If you’re building an API, you could feed your completed source code to an LLM and then prompt it to automatically generate API documentation based on that code. Better yet, LLMs are a great way to supercharge your company’s API program.
You’ve done all the work of designing and coding an API or an application, and now you need to make sure it works as expected. Consider using AI tools to optimize your testing processes:
- Automate and scale API testing — Use AI-powered tools to automatically generate and run scripts for performance tests, such as load, soak, stress, spike, and peak tests. You could start with an LLM like ChatGPT or Bard to generate testing scripts. You could also use an AI-driven tool like Postman or Testim to generate scripts quickly and scale testing as needed.
- Improve security — Use AI tools to detect and fix vulnerabilities before attackers discover and exploit them. An AI-powered security testing solution such as Snyk helps ensure the security of your APIs or applications by automating some of the testing processes and quickly identifying potential vulnerabilities.
- Test more edge cases — AI lets you automate the execution of test scenarios so that you can discover and test edge cases for APIs and applications faster than traditional methods. Use AI-powered tools such as CodiumAI or Testsigma to dramatically speed up edge case discovery and testing.
If you’re planning on designing an API, you should consider testing your API design before you start coding.

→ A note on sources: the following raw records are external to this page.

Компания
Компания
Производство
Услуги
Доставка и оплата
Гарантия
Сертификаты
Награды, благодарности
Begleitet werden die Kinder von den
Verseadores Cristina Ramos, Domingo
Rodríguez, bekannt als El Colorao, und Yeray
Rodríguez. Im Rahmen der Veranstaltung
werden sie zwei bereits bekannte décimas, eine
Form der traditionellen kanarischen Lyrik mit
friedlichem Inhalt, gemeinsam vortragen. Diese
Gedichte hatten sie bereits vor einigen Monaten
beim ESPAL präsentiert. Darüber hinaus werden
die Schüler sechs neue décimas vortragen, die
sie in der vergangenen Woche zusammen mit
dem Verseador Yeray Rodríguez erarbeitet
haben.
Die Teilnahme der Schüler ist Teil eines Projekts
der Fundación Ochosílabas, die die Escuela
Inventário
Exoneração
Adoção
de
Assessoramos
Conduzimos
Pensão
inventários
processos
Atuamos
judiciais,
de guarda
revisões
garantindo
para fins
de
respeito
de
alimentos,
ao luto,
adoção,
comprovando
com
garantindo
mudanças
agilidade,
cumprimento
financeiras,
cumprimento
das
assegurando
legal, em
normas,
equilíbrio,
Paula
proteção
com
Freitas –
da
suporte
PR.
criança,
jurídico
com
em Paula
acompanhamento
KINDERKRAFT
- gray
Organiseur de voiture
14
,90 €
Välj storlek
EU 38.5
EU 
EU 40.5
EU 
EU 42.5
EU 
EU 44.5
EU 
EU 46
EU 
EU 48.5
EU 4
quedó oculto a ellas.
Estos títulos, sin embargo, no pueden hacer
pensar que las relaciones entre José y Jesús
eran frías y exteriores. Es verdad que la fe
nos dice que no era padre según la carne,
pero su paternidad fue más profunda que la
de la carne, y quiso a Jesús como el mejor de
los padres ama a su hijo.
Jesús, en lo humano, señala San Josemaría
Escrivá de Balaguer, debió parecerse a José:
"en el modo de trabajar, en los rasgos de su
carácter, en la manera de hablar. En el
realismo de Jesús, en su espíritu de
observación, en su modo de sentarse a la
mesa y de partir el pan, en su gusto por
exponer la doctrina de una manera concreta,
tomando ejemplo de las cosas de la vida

With Stoplight, you can create a mock server from an API description and then test your design using API mocking before the coding phase.

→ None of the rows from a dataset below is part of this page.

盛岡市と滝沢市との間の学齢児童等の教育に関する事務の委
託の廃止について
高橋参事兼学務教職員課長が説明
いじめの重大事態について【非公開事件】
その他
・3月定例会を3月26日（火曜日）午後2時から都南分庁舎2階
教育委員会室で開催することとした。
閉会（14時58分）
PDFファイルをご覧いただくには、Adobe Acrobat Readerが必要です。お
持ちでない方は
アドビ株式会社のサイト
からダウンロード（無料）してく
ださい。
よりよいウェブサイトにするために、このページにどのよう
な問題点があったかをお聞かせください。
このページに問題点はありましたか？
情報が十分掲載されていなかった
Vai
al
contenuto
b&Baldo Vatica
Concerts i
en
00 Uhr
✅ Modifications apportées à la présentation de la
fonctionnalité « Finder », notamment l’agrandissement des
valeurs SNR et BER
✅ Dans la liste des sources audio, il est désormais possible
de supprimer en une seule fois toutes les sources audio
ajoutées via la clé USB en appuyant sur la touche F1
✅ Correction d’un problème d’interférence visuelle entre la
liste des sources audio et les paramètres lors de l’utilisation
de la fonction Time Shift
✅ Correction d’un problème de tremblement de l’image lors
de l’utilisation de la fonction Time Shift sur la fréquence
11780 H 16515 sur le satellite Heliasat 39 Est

Once you’ve completed your project, you’ll need to maintain it. Many of the tools highlighted above can help you maintain your API or application efficiently. For example, AI assistants can help you manage project plans and schedules to keep you and your team focused and organized around maintenance. You’ll also need to monitor the APIs your application uses and keep track of API metrics. AI-driven API monitoring solutions such as APImetrics and Datadog allow you to measure API or application performance. Use these metrics to know when and how to properly maintain your API or application.
You Have Many Options When It Comes to AI Tools
This article highlights only a fraction of the AI tools available to developers today. As more companies integrate AI into their products, your options of tools for researching, designing, coding, testing, and maintaining APIs and applications will only improve.
What AI-driven tools do you recommend for developing APIs or applications?